2. The device of claim 1, wherein said ratio is greater than about 1.2:1.

3. The device of claim 2, wherein said ratio is greater than about 1.7:1.

4. The device of claim 1, wherein the internal profile of said passage is substantially ovoid in cross-section.

5. The device of claim 1, wherein said passage features an intermediate constriction in the flow path.

6. The device of claim 5, wherein the maximum internal dimension of said constriction is not greater than the minimum dimension of the extruder outlet.

7. The device of claim 6, wherein said passage is defined by the internal profile of a hollow connector, said connector including an extrudate entry orifice adapted for connection to the outlet of an extruder; an extrudate exit orifice adapted for connection to the inlet of a cooling die; and an extrudate transition portion disposed therebetween.

8. The device of claim 7, wherein said internal longitudinal cross-sectional profile of said transition portion comprises two zones: the first zone featuring, in profile, a smooth curvilinear transition from the approximate dimensions of the extruder outlet to a circular or ovoid constriction of minimum diameter not greater than the minimum diameter of said extruder outlet; the second zone featuring, in profile, a smooth curvilinear expansion from said circular constriction toward said cooling die inlet.

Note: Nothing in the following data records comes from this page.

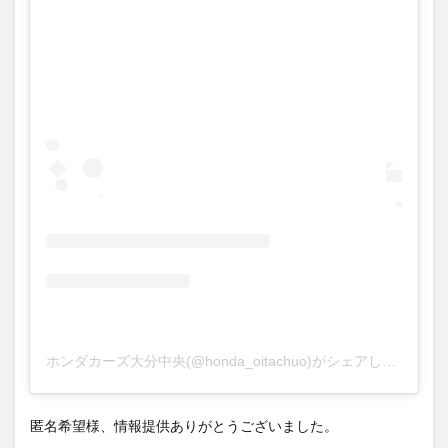
ホンダカーズ大分中央(@honda_oitachuo)がシェアした投稿
匿名希望様、情報提供ありがとうございました。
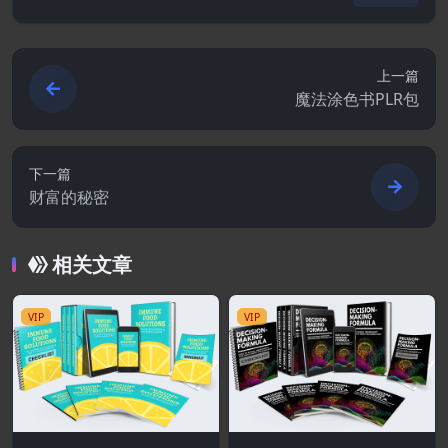
上一篇
魔法涂色书PLR包
下一篇
财富的秘密
相关文章
VIP
VIP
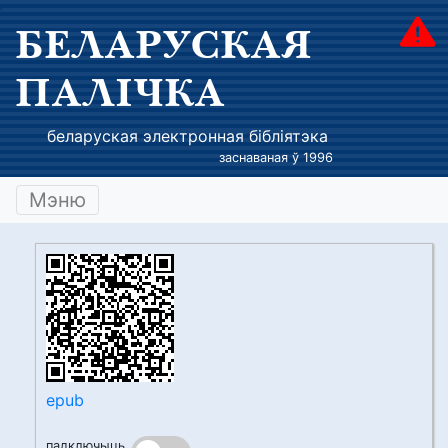
БЕЛАРУСКАЯ
ПАЛІЧКА
беларуская электронная бібліятэка
заснаваная ў 1996
Мэню
epub
падключыць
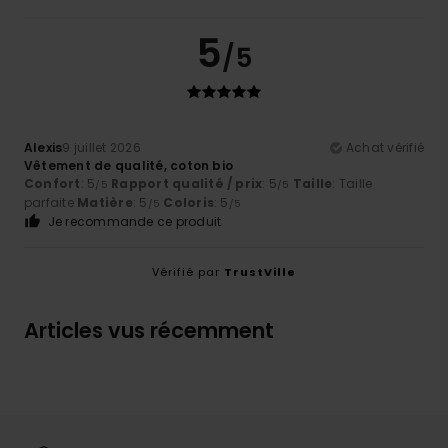
5
/5
Alexis
9 juillet 2026
Achat vérifié
Vêtement de qualité, coton bio
Confort
: 5
Rapport qualité / prix
: 5
Taille
: Taille
/5
/5
parfaite
Matière
: 5
Coloris
: 5
/5
/5
Je recommande ce produit
Vérifié par
TrustVille
Articles vus récemment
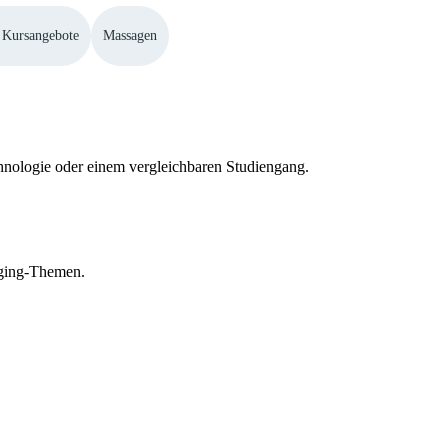
 Kursangebote
Massagen
chnologie oder einem vergleichbaren Studiengang.
aging-Themen.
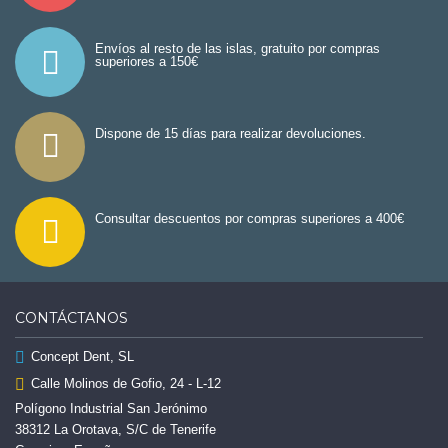
Envíos al resto de las islas, gratuito por compras
superiores a 150€
Dispone de 15 días para realizar devoluciones.
Consultar descuentos por compras superiores a 400€
CONTÁCTANOS
Concept Dent, SL
Calle Molinos de Gofio, 24 - L-12
Polígono Industrial San Jerónimo
38312 La Orotava, S/C de Tenerife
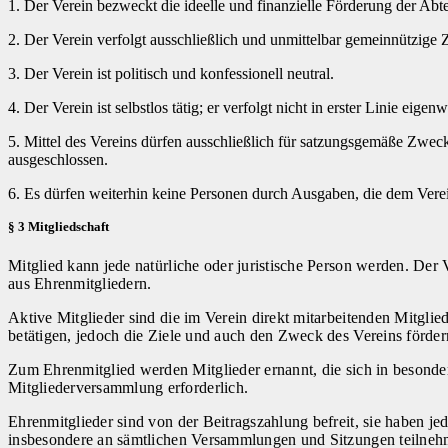
1. Der Verein bezweckt die ideelle und finanzielle Förderung der Ab
2. Der Verein verfolgt ausschließlich und unmittelbar gemeinnützig
3. Der Verein ist politisch und konfessionell neutral.
4. Der Verein ist selbstlos tätig; er verfolgt nicht in erster Linie eige
5. Mittel des Vereins dürfen ausschließlich für satzungsgemäße Zwe
ausgeschlossen.
6. Es dürfen weiterhin keine Personen durch Ausgaben, die dem Ver
§ 3 Mitgliedschaft
Mitglied kann jede natürliche oder juristische Person werden. Der 
aus Ehrenmitgliedern.
Aktive Mitglieder sind die im Verein direkt mitarbeitenden Mitglied
betätigen, jedoch die Ziele und auch den Zweck des Vereins förder
Zum Ehrenmitglied werden Mitglieder ernannt, die sich in besonder
Mitgliederversammlung erforderlich.
Ehrenmitglieder sind von der Beitragszahlung befreit, sie haben j
insbesondere an sämtlichen Versammlungen und Sitzungen teilneh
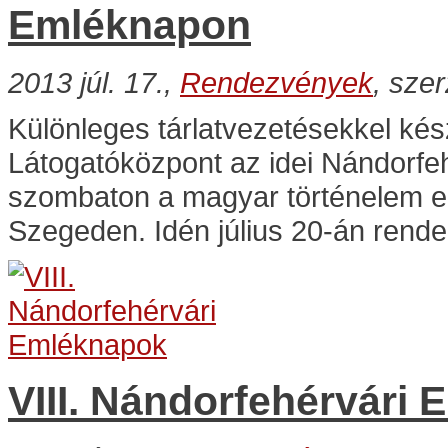
Emléknapon
2013 júl. 17.,
Rendezvények
, sze
Különleges tárlatvezetésekkel kés
Látogatóközpont az idei Nándorfeh
szombaton a magyar történelem e
Szegeden. Idén július 20-án rende
VIII. Nándorfehérvári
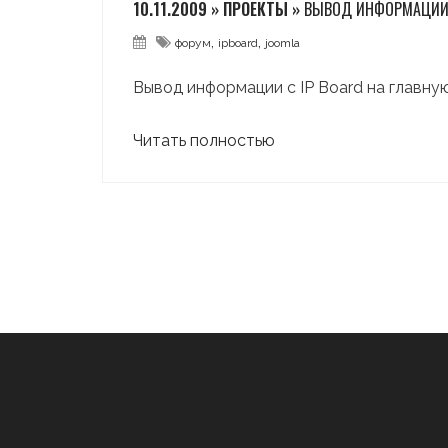
10.11.2009 » ПРОЕКТЫ »
ВЫВОД ИНФОРМАЦИИ 
,
,
форум
ipboard
joomla
Вывод информации с IP Board на главну
Читать полностью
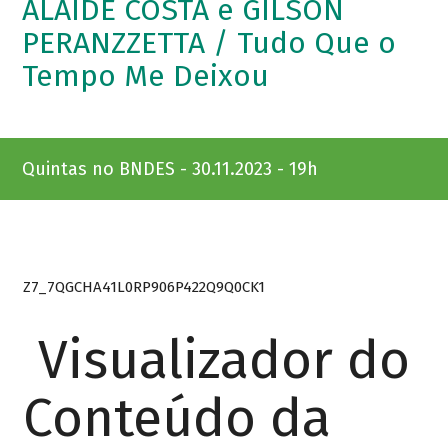
ALAÍDE COSTA e GILSON
PERANZZETTA / Tudo Que o
Tempo Me Deixou
Quintas no BNDES - 30.11.2023 - 19h
Z7_7QGCHA41L0RP906P422Q9Q0CK1
Visualizador do
Conteúdo da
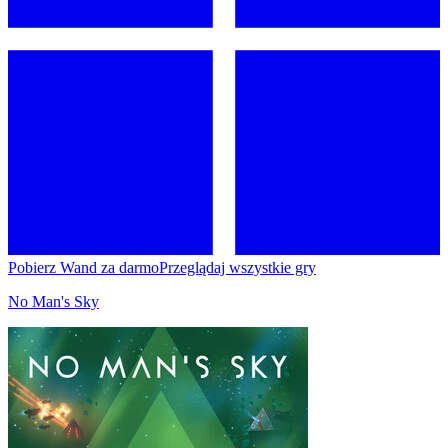
Pobierz Wand za darmo
Przeglądaj wszystkie gry
No Man's Sky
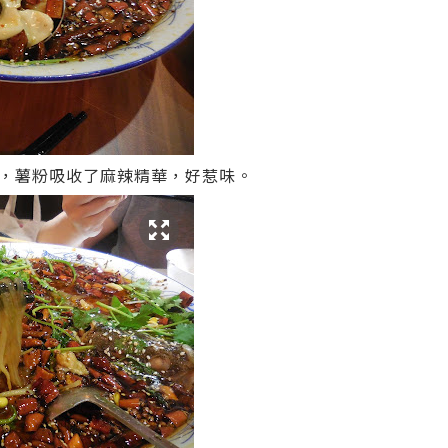
，薯粉吸收了麻辣精華，好惹味。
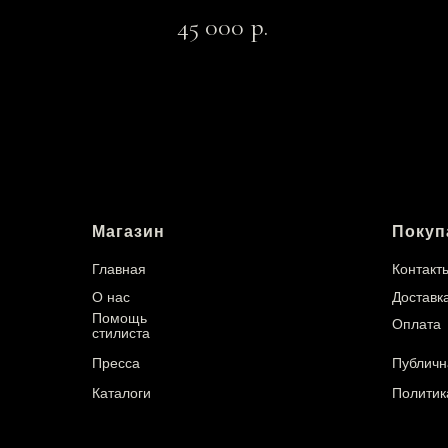
45 000
р.
Магазин
Покуп
Главная
Контакт
О нас
Доставк
Помощь
Оплата
стилиста
Пресса
Публичн
Каталоги
Политик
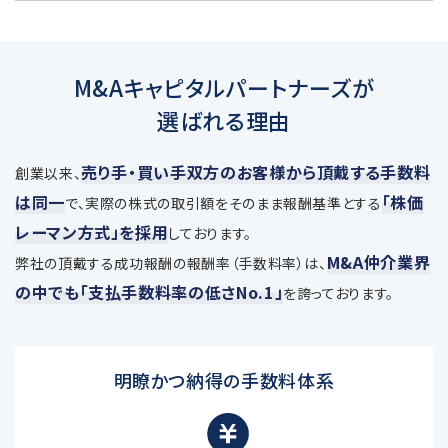
M&Aキャピタルパートナーズが
選ばれる理由
売り手・買い手双方のお客様から頂戴する手数料
創業以来、
は同一
「株価
で、
実際の株式の取引額をそのまま報酬基準とする
レーマン方式」を採用
しております。
M&A仲介業界
弊社の頂戴する成功報酬の報酬率（手数料率）は、
の中でも「支払手数料率の低さNo.1」
を誇っております。
明瞭かつ納得の手数料体系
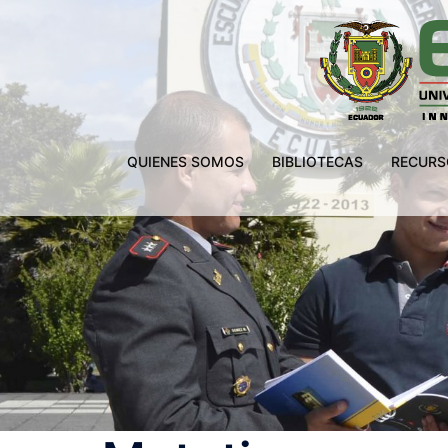
Saltar
al
contenido
QUIENES SOMOS
BIBLIOTECAS
RECURS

9. The device of claim 8, wherein a nose piece is disposed centrally on the inlet of said cooling die and inside said second section such that it points toward said constriction; and wherein said nose piece features an outer surface that is, in profile, approximately parallel with the inner surface of said second section, thereby to force flowing extrudate to flow toward the individual cooling die inlet orifices in an annular channel of gradually expanding overall diameter but with substantially constant channel width.

10. An extruded food product produced via the facility of an extruder exit flow distribution device, the device comprising: an extruder having one or more extrusion screws; a flow distribution device having an internal extrudate passage which defines a flow path for any given element of extrudate passing from the extruder exit to the entrance of said cooling die; wherein the ratio of the length of said extrudate flow path through said passage, to the length of the outer diameter of any one of the individual extruder screws, is greater than about 0.75:1.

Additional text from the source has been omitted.